Foreclosure Rates In Exurbs Vs. Cities
Print Friendly and PDF
By the way, one thing that should be borne in mind in thinking about the high foreclosure rates in new exurbs compared to in old cities is that part of this is an inevitable function of the newness of an exurb. Compare a brand new development in an exurb 80 miles outside of San Francisco that opened up in 2005 to Russian Hill in San Francisco.

Why is there a much higher percentage of defaults in the new development? First, because practically everybody in the new development has a mortgage. Nobody has lived there long enough to pay off their mortgage because it didn't exist 30 years ago. Some families in Russian Hill paid off their mortgage after Great-Great-Great-Grandfather Jeremiah (whose portrait in oil glowers down upon the drawing room) cornered the sasparilla market in 1859.

Second, if the development didn't open until 2005, that meant everybody bought in at the top of the bubble, whereas Russian Hill is full of people who bought in in 1987 or 1998 and thus have reasonable mortgages.

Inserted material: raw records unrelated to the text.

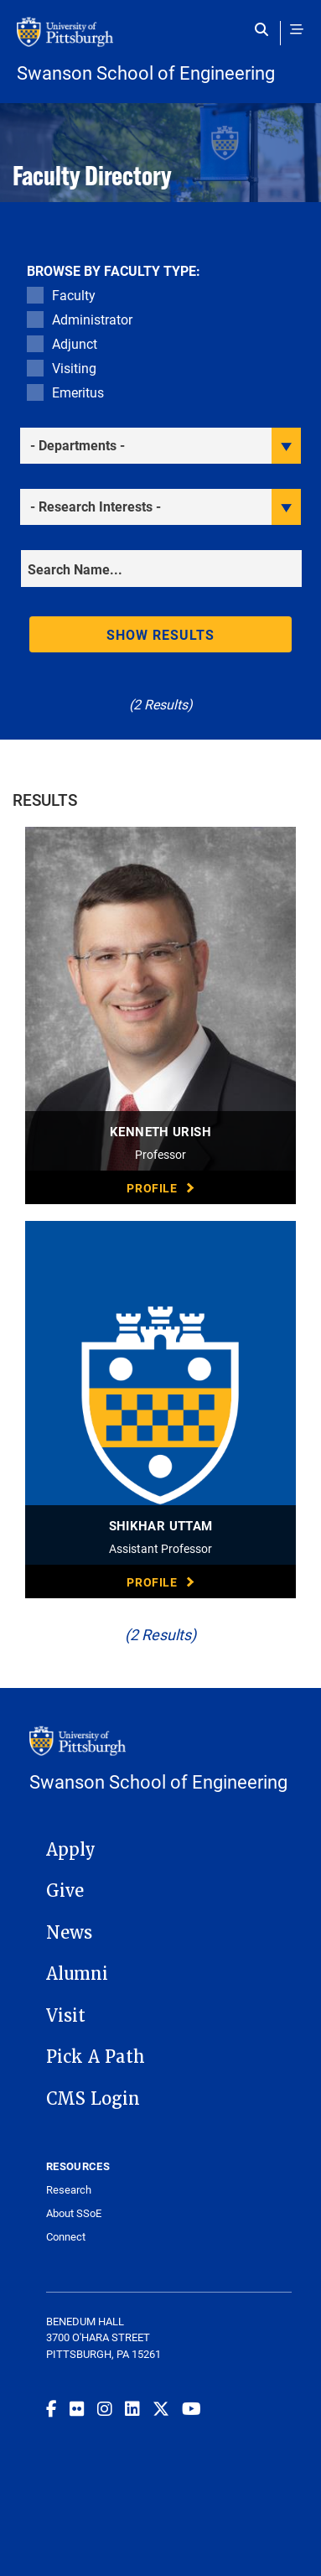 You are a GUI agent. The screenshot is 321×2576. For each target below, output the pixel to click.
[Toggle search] (265, 29)
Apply (71, 1850)
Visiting (74, 368)
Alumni (77, 1974)
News (69, 1933)
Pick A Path (95, 2057)
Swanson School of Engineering (146, 73)
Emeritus (78, 392)
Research (68, 2190)
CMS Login (93, 2099)
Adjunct (74, 343)
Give (65, 1891)
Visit (65, 2016)
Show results (160, 634)
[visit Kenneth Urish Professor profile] (160, 1015)
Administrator (92, 319)
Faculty (74, 295)
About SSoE (73, 2213)
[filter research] (160, 507)
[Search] (161, 568)
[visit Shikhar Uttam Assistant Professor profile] (160, 1409)
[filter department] (160, 446)
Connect (65, 2237)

After you take all that into account, you'll still see big differences in default rates, due to the fact that people buying into exurbs on the distant margin of metropolitan areas tended to be only marginally creditworthy, typically coming from the stressed second quartile of the population. The highest default rates in LA County, for example, are way out in the high desert, where people worried about their kids slipping into the underclass tried to buy into a little more house than they could afford to get into a little better school district. But, due to easy credit, so did everybody else (and many turned to renting their speculative houses to people who couldn't even qualify for a zero down liar loan due, perhaps due to excessive neck tattoos or whatever), so it all came crashing down.